По мере того, как в Советском Союзе сформировалась привилегированная “новая буржуазия”, возникала потребность в репрезентации внеполитичной, модной и даже роскошной женской красоты, которая была бы отделена и от семантики пролетарского, и от семантики крестьянского. Именно таковы женщины на картинах А. Дейнеки “Женский портрет (в красном)” (1935) или “Mодель” (1935) — на последней обнаженная дама возлежит на красной софе перед видом на центр Москвы. Отождествление модной красоты и нового благосостояния с “лучшим городом на земле” сказалось в мотиве “красавицы-Москвы”, который получил наиболее полное выражение в известной картине Ю. Пименова “Новая Москва” (1937).
Советские комедии могут рассматриваться как откровенно “женское” искусство, много позаимствовавшее из современных ему американских музыкальных фильмов. Такие актрисы, как Любовь Орлова и Марина Ладынина, стали благодаря исполнению ролей в комедиях Александрова и Пырьева любимицами советской публики, хотя их образы отличались от облика звезд голливудской индустрии развлечений: “Определение “советской красавицы” начинается с подчеркивания ее “натуральности”, физической силы (в противоположность хрупкой слабости), классовой принадлежности и национальности”64. Красавицы советских музыкальных комедий были окружены ореолом песен, смеха и счастья. В одной из критических статей, обсуждавших хеппи-энд в комедии “Цирк”, утверждалось: “У нас нет причин для развития аскетических вкусов. Мы не собираемся предоставить буржуазному искусству монополию на блеск и красоту”65. Именно в такой атмосфере прозвучало известное изречение Сталина (1935): “Жить стало лучше, жить стало веселее”. Но нужно отметить и то, что происходило за кулисами: все участники дискуссии о “жизненной правде” в фильме “Волга-Волга”, включая оператора Владимира Нильсена и начальника Главного управления кинопромышленности Бориса Шумяцкого, были расстреляны66.

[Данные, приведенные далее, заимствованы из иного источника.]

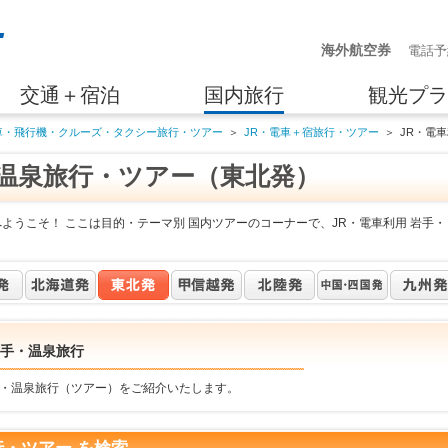
海外航空券
電話予
交通＋宿泊
国内旅行
観光プラ
車・飛行機・クルーズ・タクシー旅行・ツアー
＞
JR・電車＋宿旅行・ツアー
＞
JR・電
・温泉旅行・ツアー（東北発）
ようこそ！ ここは目的・テーマ別 国内ツアーのコーナーで、JR・電車利用 岩手・
岩手・温泉旅行
手・温泉旅行（ツアー）をご紹介いたします。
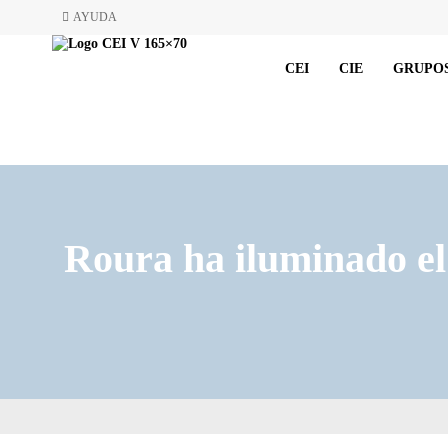
AYUDA
CEI
CIE
GRUPOS
Roura ha iluminado el 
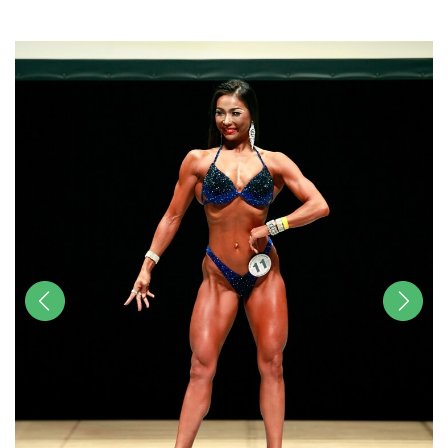
u
t
e
前へ
次へ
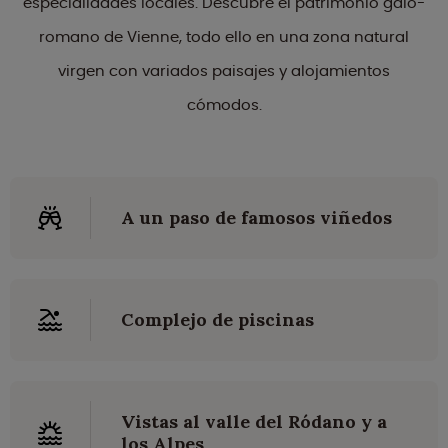
especialidades locales. Descubre el patrimonio galo-
romano de Vienne, todo ello en una zona natural
virgen con variados paisajes y alojamientos
cómodos.
A un paso de famosos viñedos
Complejo de piscinas
Vistas al valle del Ródano y a
los Alpes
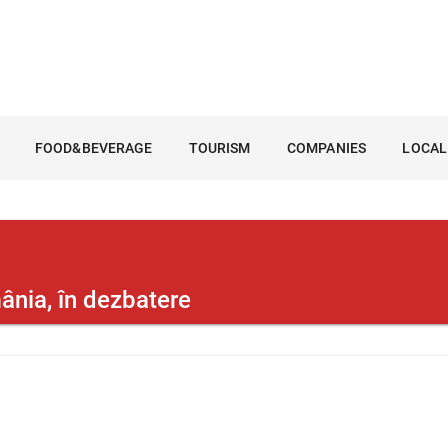
FOOD&BEVERAGE
TOURISM
COMPANIES
LOCAL
mânia, în dezbatere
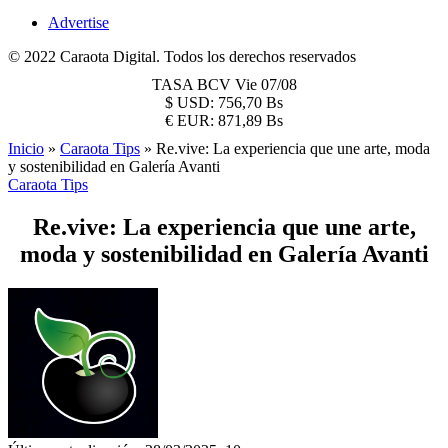
Advertise
© 2022 Caraota Digital. Todos los derechos reservados
TASA BCV
Vie 07/08
$
USD:
756,70 Bs
€
EUR:
871,89 Bs
Inicio
»
Caraota Tips
»
Re.vive: La experiencia que une arte, moda
y sostenibilidad en Galería Avanti
Caraota Tips
Re.vive: La experiencia que une arte,
moda y sostenibilidad en Galería Avanti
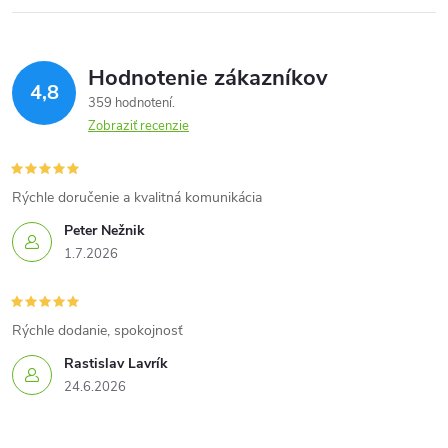
Hodnotenie zákazníkov
4,8
359 hodnotení
Zobraziť recenzie
Rýchle doručenie a kvalitná komunikácia
Peter Nežnik
1.7.2026
Rýchle dodanie, spokojnosť
Rastislav Lavrík
24.6.2026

Не случайно местом действия комедий “Светлый путь” (1940) и “Свинарка и пастух” (1941) стала открытая в 1939 году Всесоюзная сельскохозяйственная выставка (ВСХВ): это позволило связать принципиальный для этих кинокартин элемент женственности с символическим пространством утопического — или, лучше сказать, мифического — плодородия. В советской архитектуре можно найти два противоположных по смыслу выражения идеала красоты: “вертикальный”, монументальный, нашедший свое выражение в так и не осуществленных проектах Дворца Советов и в послевоенных московских высотных зданиях, и захватывающий обширную площадь “горизонтальный”, — почвенно-органический — именно он был определяющим для уже упомянутой ВСХВ. Первый из этих эстетических типов репрезентировал “мужской” государственно-имперский принцип, а горизонталь представляет “женский” принцип — красоту, простор и плодородие советской родины. В первом архитектурном решении Выставки, открытой в 1937 году, простота и временный характер павильонов (частично они были деревянными) не отвечали требованию помпезной красоты, и поэтому некоторые из первоначальных павильонов были снесены, а архитектор В. Олтаржевский вместе со своими сотрудниками арестован по обвинению во вредительстве67.
После того как в 1939 году достроенная выставка была открыта, она производила на современников грандиозное впечатление: “Как только не называют ее! И садом чудес, и всенародной академией, и воплощенным изобилием, и демонстрацией несравненных, потрясающих побед. И вот выходишь из этого волшебного города через белую арку, словно увитую прекраснейшими плодами земли, на деловые, живущие своей бурной жизнью московские улицы…”68 Будучи, по замыслу, моделью, выставка отражала разнообразие советской земли: “Неохватимая воображением, прекрасная изобильная страна, развернувшаяся перед нами сегодня, — наша родина. Мы благодарно произносим имя того, кто сделал ее такой цветущей, могучей, счастливой”69. Выставка прославлялась тогдашними комментаторами как “чудо” и “сказка”, но из постсоветской перспективы она воспринимается как иллюзионистский советский Диснейленд, тотальная инсталляция70 или же, в контексте музейной концепции Н.Ф. Федорова, как “Mавзолей Плодородия” и “пир смерти”71.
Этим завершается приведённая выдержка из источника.